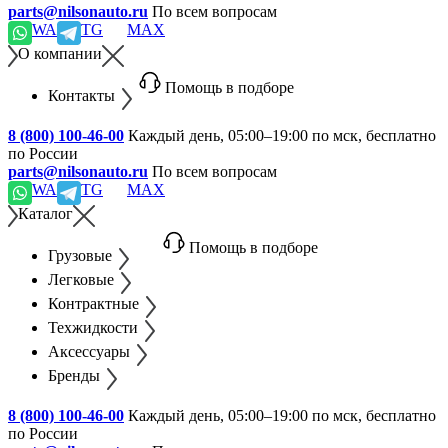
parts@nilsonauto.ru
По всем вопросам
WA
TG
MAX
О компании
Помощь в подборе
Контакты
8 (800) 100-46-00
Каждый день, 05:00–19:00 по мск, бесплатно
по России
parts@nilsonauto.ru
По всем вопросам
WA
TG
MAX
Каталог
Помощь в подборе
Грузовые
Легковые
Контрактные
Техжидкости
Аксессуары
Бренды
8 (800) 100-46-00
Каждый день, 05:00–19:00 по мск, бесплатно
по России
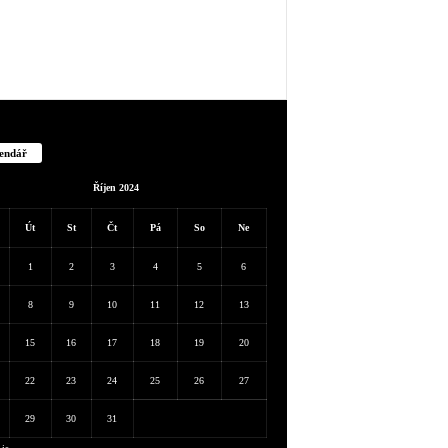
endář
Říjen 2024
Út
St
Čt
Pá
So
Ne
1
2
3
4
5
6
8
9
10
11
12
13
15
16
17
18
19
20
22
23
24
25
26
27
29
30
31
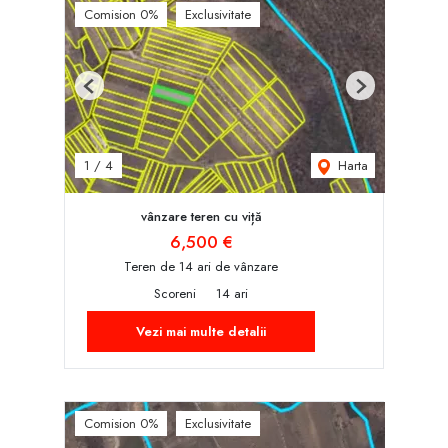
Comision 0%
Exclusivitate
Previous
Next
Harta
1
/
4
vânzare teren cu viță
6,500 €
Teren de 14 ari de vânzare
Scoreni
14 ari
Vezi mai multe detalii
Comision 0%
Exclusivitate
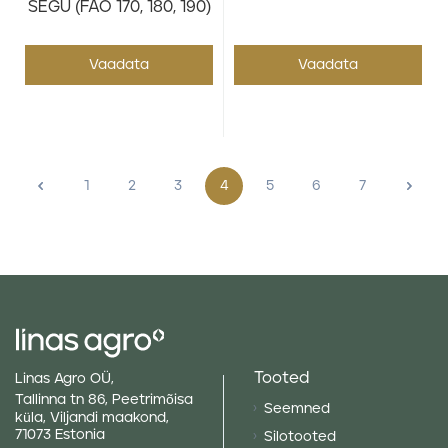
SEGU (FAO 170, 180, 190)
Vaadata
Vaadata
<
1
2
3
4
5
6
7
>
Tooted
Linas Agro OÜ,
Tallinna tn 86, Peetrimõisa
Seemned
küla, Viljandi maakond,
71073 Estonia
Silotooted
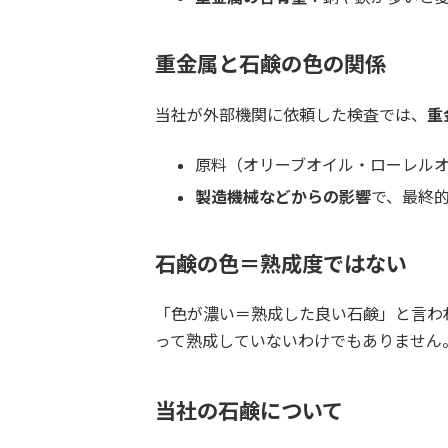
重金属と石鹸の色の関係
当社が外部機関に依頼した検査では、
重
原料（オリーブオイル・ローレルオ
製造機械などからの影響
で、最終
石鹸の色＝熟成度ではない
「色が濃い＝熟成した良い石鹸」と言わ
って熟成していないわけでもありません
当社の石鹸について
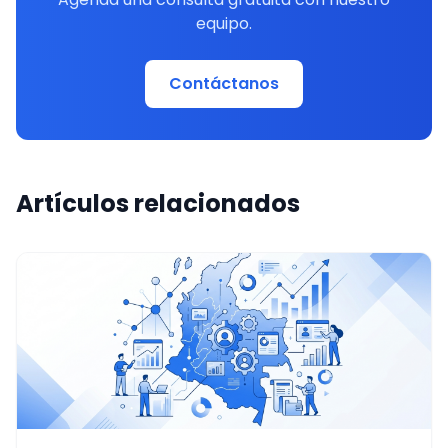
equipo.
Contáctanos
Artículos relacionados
########################################
To do
Only lines with the word "vânzare" count here; copy every one from the records.

The completed task
vânzare teren cu viță
Teren de 14 ari de vânzare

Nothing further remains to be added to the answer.